_EXERCISE PROMPT_
The answer must consist of each line of the records below that contains the string "provided".

- Opening Delimiter -

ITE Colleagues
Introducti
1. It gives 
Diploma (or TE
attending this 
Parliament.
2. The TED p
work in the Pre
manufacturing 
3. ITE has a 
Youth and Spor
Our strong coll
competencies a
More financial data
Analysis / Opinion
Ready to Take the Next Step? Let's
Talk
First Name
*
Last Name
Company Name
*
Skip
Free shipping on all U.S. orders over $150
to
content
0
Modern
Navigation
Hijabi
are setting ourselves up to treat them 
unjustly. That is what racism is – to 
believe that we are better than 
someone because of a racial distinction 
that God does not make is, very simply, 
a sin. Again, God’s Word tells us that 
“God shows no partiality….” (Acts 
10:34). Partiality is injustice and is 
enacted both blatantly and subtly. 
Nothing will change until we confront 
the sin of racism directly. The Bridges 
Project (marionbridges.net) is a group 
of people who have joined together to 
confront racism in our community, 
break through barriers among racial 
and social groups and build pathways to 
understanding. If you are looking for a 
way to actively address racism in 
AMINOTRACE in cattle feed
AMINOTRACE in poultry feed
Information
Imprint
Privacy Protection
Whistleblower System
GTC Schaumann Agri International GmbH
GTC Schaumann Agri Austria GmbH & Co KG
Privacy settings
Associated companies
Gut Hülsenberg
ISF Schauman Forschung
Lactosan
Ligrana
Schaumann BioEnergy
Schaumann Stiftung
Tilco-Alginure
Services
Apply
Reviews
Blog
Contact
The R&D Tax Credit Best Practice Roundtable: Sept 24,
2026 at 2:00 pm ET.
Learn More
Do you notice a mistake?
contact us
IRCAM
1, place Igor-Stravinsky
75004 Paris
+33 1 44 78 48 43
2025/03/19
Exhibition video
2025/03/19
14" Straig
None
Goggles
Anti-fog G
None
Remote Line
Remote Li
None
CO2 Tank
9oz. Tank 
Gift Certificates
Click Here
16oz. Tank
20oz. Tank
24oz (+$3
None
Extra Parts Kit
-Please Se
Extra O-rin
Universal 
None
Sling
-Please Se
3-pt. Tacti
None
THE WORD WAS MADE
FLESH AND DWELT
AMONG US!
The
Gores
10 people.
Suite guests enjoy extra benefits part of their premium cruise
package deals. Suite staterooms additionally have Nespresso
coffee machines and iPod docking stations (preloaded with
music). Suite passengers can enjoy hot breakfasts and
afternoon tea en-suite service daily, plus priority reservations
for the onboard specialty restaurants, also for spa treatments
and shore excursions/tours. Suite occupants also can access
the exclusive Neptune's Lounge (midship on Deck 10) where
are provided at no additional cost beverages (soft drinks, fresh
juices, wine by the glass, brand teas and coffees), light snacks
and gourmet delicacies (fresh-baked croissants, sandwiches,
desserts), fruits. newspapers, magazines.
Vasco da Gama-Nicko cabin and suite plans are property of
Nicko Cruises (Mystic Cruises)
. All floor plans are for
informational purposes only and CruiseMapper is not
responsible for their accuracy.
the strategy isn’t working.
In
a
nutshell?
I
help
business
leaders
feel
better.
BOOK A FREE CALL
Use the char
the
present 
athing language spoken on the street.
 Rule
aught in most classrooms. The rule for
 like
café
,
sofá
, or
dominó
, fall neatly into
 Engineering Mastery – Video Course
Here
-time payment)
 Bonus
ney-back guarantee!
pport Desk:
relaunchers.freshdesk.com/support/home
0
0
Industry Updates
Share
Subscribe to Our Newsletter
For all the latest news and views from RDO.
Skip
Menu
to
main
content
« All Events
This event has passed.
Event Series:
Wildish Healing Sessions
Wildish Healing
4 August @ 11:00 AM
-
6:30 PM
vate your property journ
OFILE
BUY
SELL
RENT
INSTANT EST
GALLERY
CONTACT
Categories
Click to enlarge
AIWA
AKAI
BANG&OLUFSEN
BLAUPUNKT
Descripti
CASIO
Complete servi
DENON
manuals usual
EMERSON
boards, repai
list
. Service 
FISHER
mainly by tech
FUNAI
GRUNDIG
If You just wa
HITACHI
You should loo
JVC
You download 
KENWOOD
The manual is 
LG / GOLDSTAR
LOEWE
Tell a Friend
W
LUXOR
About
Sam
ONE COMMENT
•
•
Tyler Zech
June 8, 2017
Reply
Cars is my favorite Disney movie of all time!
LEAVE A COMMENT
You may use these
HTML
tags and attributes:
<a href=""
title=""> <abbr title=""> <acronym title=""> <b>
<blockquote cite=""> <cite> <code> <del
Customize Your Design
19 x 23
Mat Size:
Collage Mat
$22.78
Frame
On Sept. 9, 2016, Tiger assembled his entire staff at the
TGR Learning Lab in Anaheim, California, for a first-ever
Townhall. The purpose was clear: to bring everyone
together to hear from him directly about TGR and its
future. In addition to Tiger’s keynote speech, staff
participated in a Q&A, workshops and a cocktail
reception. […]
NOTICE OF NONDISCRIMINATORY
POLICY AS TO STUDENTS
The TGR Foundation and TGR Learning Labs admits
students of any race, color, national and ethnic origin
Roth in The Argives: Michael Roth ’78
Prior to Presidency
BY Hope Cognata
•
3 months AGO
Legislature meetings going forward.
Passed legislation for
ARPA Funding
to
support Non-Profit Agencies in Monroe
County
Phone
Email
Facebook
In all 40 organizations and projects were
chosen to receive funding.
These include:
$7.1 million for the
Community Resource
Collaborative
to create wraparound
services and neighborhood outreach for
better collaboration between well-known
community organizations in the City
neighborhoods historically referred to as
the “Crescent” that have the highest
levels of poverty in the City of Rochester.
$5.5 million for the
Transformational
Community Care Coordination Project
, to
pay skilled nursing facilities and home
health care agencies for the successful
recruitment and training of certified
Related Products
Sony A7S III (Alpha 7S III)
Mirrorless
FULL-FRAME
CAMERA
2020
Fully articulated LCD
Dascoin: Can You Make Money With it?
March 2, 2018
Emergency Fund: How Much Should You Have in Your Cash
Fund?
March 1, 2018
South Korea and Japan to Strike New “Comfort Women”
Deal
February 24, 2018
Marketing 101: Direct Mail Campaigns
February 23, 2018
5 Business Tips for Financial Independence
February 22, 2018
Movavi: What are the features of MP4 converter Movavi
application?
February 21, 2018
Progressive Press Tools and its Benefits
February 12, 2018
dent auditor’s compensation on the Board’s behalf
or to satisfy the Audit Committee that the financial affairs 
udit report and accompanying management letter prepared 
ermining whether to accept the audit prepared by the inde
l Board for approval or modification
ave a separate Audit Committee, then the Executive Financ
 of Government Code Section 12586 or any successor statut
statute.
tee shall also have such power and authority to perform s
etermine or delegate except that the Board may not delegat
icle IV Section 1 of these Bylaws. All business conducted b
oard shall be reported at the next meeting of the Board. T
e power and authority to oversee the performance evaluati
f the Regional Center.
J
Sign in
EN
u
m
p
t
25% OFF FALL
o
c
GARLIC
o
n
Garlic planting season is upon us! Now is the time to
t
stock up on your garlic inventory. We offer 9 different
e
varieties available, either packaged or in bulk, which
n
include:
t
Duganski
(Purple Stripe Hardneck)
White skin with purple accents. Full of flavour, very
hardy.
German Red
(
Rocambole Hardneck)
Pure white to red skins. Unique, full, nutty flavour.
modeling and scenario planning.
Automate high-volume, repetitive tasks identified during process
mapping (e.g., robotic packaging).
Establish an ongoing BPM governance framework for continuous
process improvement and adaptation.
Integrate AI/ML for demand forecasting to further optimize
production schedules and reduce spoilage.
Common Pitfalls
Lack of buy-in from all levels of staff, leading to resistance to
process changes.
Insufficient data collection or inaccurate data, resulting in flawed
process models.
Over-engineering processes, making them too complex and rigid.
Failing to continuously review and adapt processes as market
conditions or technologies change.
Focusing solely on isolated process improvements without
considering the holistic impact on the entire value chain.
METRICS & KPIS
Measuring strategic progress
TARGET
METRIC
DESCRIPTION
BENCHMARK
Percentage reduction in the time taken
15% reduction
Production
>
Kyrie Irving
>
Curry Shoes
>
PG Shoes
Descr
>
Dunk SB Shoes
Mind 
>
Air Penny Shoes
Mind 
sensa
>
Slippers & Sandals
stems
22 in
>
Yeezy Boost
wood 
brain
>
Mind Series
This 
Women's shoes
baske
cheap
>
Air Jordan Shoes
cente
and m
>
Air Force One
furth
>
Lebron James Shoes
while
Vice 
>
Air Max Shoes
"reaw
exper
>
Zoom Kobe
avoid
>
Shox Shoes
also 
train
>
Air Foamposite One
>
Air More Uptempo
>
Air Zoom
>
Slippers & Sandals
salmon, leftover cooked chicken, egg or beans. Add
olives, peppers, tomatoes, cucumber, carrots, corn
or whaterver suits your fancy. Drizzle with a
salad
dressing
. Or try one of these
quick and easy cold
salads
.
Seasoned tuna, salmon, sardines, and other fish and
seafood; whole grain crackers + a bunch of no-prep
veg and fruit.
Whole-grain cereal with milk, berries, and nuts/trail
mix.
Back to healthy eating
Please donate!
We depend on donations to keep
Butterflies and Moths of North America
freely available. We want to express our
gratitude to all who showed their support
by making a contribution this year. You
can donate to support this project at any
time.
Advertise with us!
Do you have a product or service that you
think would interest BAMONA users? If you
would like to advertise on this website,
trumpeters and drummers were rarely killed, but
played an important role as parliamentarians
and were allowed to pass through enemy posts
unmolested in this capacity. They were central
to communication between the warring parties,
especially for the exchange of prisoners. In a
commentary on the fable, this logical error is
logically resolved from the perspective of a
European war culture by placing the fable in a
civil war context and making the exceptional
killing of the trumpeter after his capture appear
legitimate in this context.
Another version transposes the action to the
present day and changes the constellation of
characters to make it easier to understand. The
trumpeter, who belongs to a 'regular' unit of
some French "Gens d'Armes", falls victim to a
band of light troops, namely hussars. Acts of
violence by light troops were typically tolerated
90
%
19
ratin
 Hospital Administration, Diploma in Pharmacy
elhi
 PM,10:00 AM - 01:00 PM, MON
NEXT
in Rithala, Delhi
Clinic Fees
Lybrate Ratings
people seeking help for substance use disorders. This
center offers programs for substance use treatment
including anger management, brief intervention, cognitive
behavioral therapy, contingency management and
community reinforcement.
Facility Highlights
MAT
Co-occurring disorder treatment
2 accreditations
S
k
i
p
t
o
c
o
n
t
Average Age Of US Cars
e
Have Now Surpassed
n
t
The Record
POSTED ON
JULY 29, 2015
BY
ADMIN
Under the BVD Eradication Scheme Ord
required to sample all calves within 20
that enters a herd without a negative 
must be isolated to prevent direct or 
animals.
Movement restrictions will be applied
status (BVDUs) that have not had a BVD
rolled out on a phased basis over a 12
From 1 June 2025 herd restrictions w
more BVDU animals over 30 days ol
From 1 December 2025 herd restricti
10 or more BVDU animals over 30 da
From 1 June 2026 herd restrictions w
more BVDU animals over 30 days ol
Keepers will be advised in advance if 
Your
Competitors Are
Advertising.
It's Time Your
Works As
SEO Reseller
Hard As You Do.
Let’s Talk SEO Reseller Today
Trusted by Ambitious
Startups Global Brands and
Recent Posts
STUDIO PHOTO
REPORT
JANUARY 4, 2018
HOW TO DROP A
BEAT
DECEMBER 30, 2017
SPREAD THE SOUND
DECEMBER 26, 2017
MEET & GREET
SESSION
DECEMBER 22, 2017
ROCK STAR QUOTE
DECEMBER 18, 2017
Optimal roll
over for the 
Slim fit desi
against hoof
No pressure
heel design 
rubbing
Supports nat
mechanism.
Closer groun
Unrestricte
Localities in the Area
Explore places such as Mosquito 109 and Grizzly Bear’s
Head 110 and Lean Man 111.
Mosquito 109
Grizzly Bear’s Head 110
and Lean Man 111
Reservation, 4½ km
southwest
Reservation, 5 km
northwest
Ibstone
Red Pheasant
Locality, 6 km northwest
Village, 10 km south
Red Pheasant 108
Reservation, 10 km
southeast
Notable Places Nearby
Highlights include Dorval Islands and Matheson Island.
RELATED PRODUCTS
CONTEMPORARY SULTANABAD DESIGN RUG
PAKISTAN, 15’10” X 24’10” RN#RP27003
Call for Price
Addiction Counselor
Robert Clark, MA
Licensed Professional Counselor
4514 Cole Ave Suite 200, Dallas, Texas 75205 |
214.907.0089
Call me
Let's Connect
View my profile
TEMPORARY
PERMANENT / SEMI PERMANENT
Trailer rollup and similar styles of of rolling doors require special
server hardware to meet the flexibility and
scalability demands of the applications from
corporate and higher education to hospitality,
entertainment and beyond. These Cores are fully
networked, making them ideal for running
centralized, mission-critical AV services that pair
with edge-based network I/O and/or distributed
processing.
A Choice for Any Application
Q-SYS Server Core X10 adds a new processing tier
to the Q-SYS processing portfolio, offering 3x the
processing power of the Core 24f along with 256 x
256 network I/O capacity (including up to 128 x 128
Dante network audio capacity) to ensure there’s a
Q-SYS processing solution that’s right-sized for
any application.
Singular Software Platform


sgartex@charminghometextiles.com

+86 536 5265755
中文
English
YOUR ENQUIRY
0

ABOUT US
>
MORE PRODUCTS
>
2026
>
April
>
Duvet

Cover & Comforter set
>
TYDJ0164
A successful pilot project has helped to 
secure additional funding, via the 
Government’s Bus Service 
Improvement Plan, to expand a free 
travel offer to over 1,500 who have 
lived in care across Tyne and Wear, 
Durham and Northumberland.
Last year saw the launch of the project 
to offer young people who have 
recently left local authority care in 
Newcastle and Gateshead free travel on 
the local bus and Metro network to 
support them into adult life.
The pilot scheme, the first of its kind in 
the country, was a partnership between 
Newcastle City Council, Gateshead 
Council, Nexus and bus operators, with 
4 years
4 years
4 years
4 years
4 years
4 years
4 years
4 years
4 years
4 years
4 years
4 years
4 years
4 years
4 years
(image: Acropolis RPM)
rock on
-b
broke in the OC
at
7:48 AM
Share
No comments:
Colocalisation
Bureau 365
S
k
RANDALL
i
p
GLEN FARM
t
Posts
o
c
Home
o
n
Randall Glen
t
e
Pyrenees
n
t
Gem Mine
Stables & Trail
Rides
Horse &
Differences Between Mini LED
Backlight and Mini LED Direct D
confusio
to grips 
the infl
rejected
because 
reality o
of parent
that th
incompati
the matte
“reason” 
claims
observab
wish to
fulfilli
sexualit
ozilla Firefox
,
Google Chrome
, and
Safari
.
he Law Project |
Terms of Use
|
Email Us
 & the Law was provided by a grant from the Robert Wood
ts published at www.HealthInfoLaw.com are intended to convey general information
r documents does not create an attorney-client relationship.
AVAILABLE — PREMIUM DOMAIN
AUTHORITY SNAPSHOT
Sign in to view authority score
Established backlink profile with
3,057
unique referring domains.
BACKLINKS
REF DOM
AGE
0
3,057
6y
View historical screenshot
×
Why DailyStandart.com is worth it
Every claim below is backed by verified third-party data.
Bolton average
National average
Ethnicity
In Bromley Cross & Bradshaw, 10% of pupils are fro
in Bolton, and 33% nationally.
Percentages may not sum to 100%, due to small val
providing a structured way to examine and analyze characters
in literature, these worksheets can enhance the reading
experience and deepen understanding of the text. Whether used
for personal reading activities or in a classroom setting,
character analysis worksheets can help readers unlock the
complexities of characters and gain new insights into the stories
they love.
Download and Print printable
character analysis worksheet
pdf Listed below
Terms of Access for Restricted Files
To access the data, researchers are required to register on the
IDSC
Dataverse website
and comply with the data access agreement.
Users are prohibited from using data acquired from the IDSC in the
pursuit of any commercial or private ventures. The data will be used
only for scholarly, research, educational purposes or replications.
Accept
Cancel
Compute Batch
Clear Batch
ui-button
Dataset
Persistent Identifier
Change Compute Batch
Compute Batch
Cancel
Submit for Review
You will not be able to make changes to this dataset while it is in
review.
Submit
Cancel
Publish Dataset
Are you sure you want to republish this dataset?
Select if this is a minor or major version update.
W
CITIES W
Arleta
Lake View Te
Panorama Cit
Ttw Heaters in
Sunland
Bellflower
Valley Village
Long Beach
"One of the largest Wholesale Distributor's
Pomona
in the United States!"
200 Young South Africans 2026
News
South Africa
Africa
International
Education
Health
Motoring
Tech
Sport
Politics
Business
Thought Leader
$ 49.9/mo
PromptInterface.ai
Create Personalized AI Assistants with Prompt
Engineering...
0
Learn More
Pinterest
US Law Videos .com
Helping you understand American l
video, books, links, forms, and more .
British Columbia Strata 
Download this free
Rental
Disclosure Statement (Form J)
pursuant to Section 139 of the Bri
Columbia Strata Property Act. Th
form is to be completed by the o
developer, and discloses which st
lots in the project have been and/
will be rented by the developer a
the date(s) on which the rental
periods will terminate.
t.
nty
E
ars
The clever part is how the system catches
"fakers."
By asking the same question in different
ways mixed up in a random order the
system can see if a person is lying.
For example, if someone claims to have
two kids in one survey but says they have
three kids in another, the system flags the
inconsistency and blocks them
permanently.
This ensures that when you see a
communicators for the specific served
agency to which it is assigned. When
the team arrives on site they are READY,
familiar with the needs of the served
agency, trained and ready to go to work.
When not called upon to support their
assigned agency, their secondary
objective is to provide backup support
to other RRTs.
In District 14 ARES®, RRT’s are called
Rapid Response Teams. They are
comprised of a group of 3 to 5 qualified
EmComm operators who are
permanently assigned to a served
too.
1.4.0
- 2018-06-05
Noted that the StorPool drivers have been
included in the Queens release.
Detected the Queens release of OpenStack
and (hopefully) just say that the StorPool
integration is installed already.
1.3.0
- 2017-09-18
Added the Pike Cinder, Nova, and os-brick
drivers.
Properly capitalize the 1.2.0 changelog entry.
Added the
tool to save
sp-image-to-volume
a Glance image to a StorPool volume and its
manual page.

- Closing Delimiter -

_SOLUTION FOR THIS EXERCISE_
are provided at no additional cost beverages (soft drinks, fresh
 & the Law was provided by a grant from the Robert Wood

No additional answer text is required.